Matthias Pintscher, a leading composer of his generation, conducted the Deutsche Symphonie Orchester Berlin at this weekend's Ultraschall festival.

Thomas Ernst /rbb

Berlin's Ultraschall Festival for new music, this year in its 14th iteration, took on an ambitiously broad scope.

The program dedicated itself to reviving classics of the avant-garde while exploring new roads in the European music scene, opening an unresolved view into the stylistic plurality and fragmentation that defines the landscape of post-modern and contemporary developments.

American legends John Cage, this year celebrating his centenary, and Morton Feldman received slight emphasis alongside 20th-century European essentials such as Luigi Nono and Karlheinz Stockhausen.

Jean Barraqué, one of France's most prominent champions of serialism, received a thorough revisiting, including the performance of unfinished works which have been edited posthumously.

The festival, hosted by RBB Kulturradio and Deutschlandradio Kultur from January 21-29th, gave equal weight to today's upcoming talent, from the Swiss, New York-based composer Oscar Bianchi to the Berliner Sarah Nemtsov, whose staged cycle "A Long Way Away" received its world premiere.

The boundaries between theater and concert performance have been eroded steadily since the second half of the 20th century, not always to convincing effect. Nemtsov's cycle consists of musical responses to texts by Marcel Proust, Walter Benjmain, W.G. Sebald, whose writings are infused with haunting nostalgia.

Against a minimalist yet surrealist stage design by Anna Peschke, Nemtsov's music at times succeeded at creating eerie sound worlds that crawled under your skin, from the whirring of tops under rattling teacups and the plucking of harp strings in "Laterna magica/Combray" to the clanking of suspended bedposts, bagpipes and clinking of typewriters in "Central Park/Manhattan or Landzunge/New Jersey."

Musicians of the Ensemble Adapter, led by Manuel Nawri, fleshed out their roles with conviction, although their deathly serious expressions often proved distracting. The unrenovated ballroom of Mitte's Sophiensäle provided an ideal setting, an immediate reminder of the disintegration alluded to by Sebald and Benjamin, although the memories captured by Nemtsov were more self-reflexive than socially encompassing.
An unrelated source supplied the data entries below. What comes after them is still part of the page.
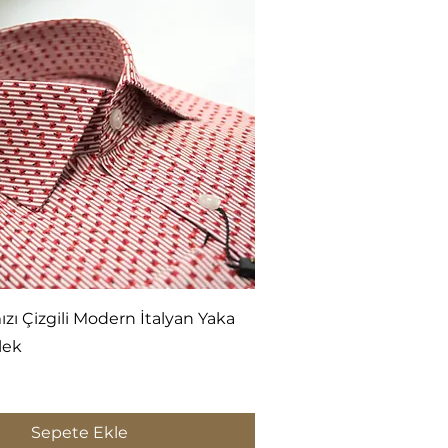
Hızlı Bakış
ızı Çizgili Modern İtalyan Yaka
lek
Sepete Ekle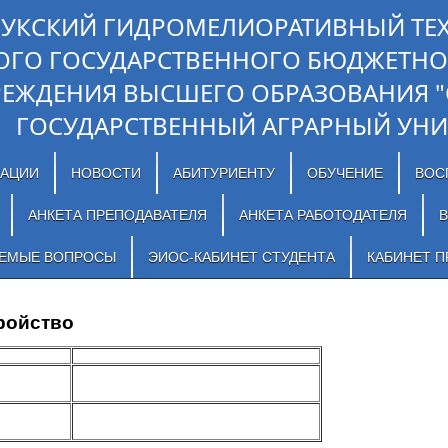
ЛУКСКИЙ ГИДРОМЕЛИОРАТИВНЫЙ ТЕ
ОГО ГОСУДАРСТВЕННОГО БЮДЖЕТНО
РЕЖДЕНИЯ ВЫСШЕГО ОБРАЗОВАНИЯ 
ГОСУДАРСТВЕННЫЙ АГРАРНЫЙ УНИ
ЗАЦИИ
НОВОСТИ
АБИТУРИЕНТУ
ОБУЧЕНИЕ
ВОС
АНКЕТА ПРЕПОДАВАТЕЛЯ
АНКЕТА РАБОТОДАТЕЛЯ
В
АЕМЫЕ ВОПРОСЫ
ЭИОС-КАБИНЕТ СТУДЕНТА
КАБИНЕТ П
тройство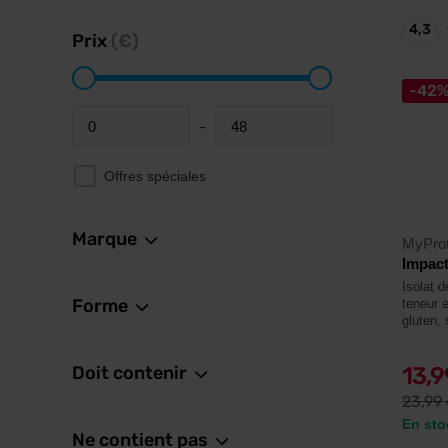
4,3
Prix
(€)
-42
-
Minimum price
Maximum price
Offres spéciales
Marque
MyProt
Impact
Isolat d
Forme
teneur 
gluten,
Doit contenir
13,
23,99
En sto
Ne contient pas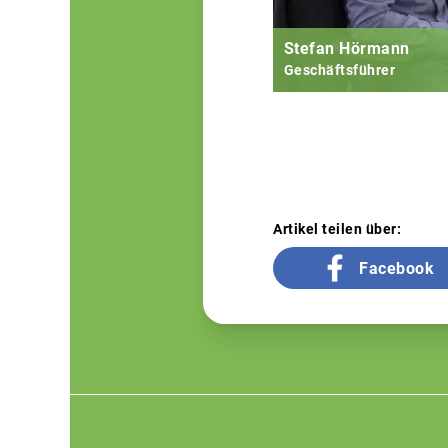
Stefan Hörmann
Geschäftsführer
Artikel teilen über:
Facebook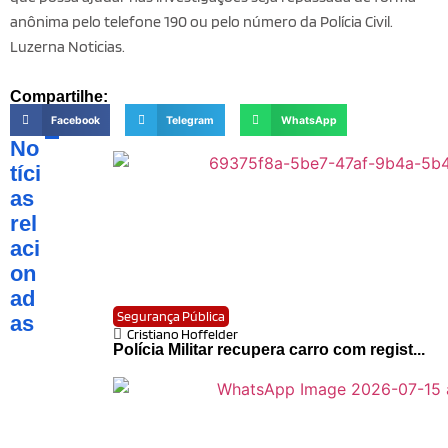
anônima pelo telefone 190 ou pelo número da Polícia Civil.
Luzerna Noticias.
Compartilhe:
Facebook
Telegram
WhatsApp
No
tíci
as
rel
aci
on
ad
Segurança Pública
as
Cristiano Hoffelder
Polícia Militar recupera carro com regist...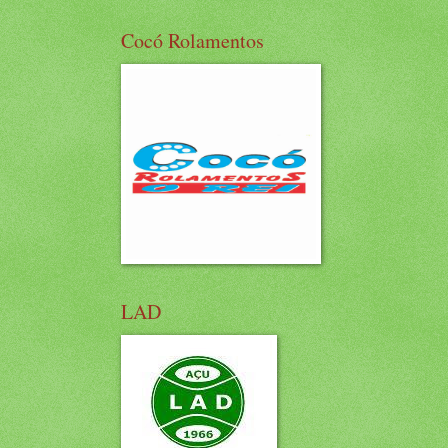
Cocó Rolamentos
LAD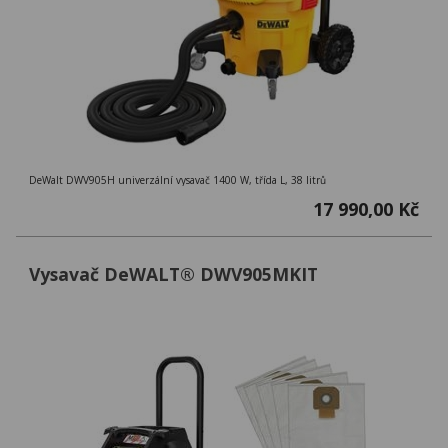
DeWalt DWV905H univerzální vysavač 1400 W, třída L, 38 litrů
17 990,00 Kč
Vysavač DeWALT® DWV905MKIT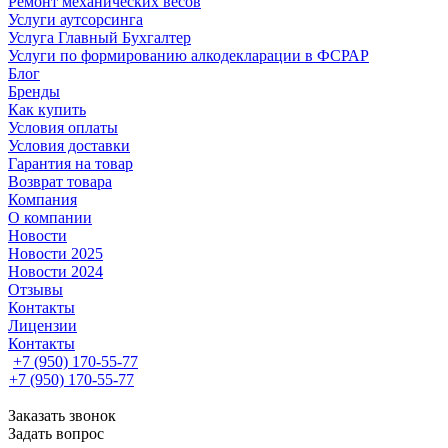
Ремонт механических весов
Услуги аутсорсинга
Услуга Главный Бухгалтер
Услуги по формированию алкодекларации в ФСРАР
Блог
Бренды
Как купить
Условия оплаты
Условия доставки
Гарантия на товар
Возврат товара
Компания
О компании
Новости
Новости 2025
Новости 2024
Отзывы
Контакты
Лицензии
Контакты
+7 (950) 170-55-77
+7 (950) 170-55-77
Заказать звонок
Задать вопрос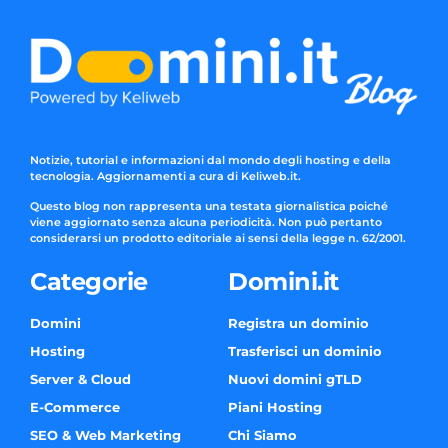
Notizie, tutorial e informazioni dal mondo degli hosting e della
tecnologia. Aggiornamenti a cura di Keliweb.it.
Questo blog non rappresenta una testata giornalistica poiché
viene aggiornato senza alcuna periodicità. Non può pertanto
considerarsi un prodotto editoriale ai sensi della legge n. 62/2001.
Categorie
Domini.it
Domini
Registra un dominio
Hosting
Trasferisci un dominio
Server & Cloud
Nuovi domini gTLD
E-Commerce
Piani Hosting
SEO & Web Marketing
Chi Siamo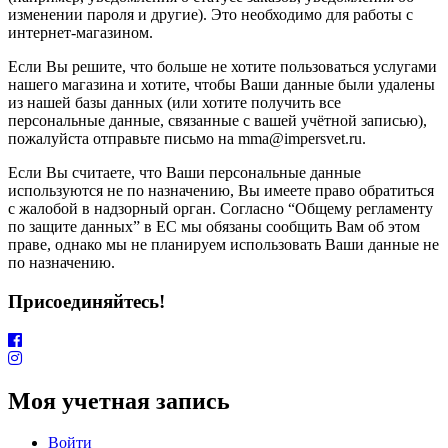
изменении пароля и другие). Это необходимо для работы с
интернет-магазином.
Если Вы решите, что больше не хотите пользоваться услугами
нашего магазина и хотите, чтобы Ваши данные были удалены
из нашей базы данных (или хотите получить все
персональные данные, связанные с вашей учётной записью),
пожалуйста отправьте письмо на mma@impersvet.ru.
Если Вы считаете, что Ваши персональные данные
используются не по назначению, Вы имеете право обратиться
с жалобой в надзорный орган. Согласно “Общему регламенту
по защите данных” в ЕС мы обязаны сообщить Вам об этом
праве, однако мы не планируем использовать Ваши данные не
по назначению.
Присоединяйтесь!
Моя учетная запись
Войти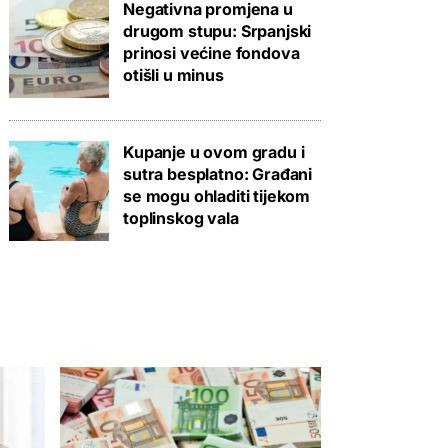
Negativna promjena u
drugom stupu: Srpanjski
prinosi većine fondova
otišli u minus
Kupanje u ovom gradu i
sutra besplatno: Građani
se mogu ohladiti tijekom
toplinskog vala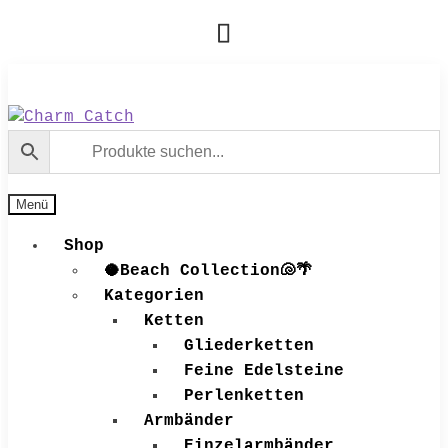
Zur
Zum
Navigation
Inhalt
springen
springen
Menü
Shop
🥥Beach Collection🐚🌴
Kategorien
Ketten
Gliederketten
Feine Edelsteine
Perlenketten
Armbänder
Einzelarmbänder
Returning to a more traditional genre, the Quatuor Diotima gave a concert at the Radialsystem revealing the dramatic possibilities for string quartet, which carries a great deal of formal baggage for composers.

Recalling the innovation of Arnold Schönberg, who included a passage for soprano in his Second String Quartet, the German premiere of "La tenación de las sombras" by Alberto Posadas created an angst-ridden, neo-expressionist landscape in which the singer (Caroline Stein) fought to rise above a cruel outer world, the shadows of death that threaten to consume her.

Stein blended masterfully with the string's glassy tones. High-pitched squeals, cacophonic friction and metallic textures also drove the piece forth, often to painful, grating effect, providing the listener with little emotional respite.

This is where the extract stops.